### [Data extracted from a collection]
▽
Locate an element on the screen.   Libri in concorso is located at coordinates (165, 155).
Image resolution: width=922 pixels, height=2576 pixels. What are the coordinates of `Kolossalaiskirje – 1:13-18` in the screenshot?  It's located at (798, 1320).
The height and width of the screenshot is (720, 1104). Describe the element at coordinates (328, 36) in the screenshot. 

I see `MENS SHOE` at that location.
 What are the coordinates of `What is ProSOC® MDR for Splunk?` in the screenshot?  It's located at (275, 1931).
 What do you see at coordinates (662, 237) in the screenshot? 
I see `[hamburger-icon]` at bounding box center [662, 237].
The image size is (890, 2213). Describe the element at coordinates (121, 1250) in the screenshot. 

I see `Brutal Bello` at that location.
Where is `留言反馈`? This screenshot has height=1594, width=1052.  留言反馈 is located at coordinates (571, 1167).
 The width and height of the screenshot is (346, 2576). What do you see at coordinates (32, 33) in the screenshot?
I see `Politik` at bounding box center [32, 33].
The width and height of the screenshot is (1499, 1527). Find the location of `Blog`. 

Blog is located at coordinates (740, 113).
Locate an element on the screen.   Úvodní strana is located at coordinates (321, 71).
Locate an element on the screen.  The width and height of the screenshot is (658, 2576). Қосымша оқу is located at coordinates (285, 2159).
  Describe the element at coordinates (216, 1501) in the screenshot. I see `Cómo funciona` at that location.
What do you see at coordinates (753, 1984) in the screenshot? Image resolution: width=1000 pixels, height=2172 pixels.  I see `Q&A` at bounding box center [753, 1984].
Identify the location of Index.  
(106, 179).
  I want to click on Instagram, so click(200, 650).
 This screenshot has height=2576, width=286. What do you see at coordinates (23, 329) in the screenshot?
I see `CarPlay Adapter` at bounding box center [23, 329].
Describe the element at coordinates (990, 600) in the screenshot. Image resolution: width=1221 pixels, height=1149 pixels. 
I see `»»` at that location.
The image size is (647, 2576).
△
### [TASK]
Output the lines above exactly, but only those between the line holding "The width and height of the screenshot is (1499, 1527)." and the line holding "What do you see at coordinates (753, 1984)", inclusive.

### [ANSWER SPACE]
The width and height of the screenshot is (1499, 1527). Find the location of `Blog`. 

Blog is located at coordinates (740, 113).
Locate an element on the screen.   Úvodní strana is located at coordinates (321, 71).
Locate an element on the screen.  The width and height of the screenshot is (658, 2576). Қосымша оқу is located at coordinates (285, 2159).
  Describe the element at coordinates (216, 1501) in the screenshot. I see `Cómo funciona` at that location.
What do you see at coordinates (753, 1984) in the screenshot? Image resolution: width=1000 pixels, height=2172 pixels.  I see `Q&A` at bounding box center [753, 1984].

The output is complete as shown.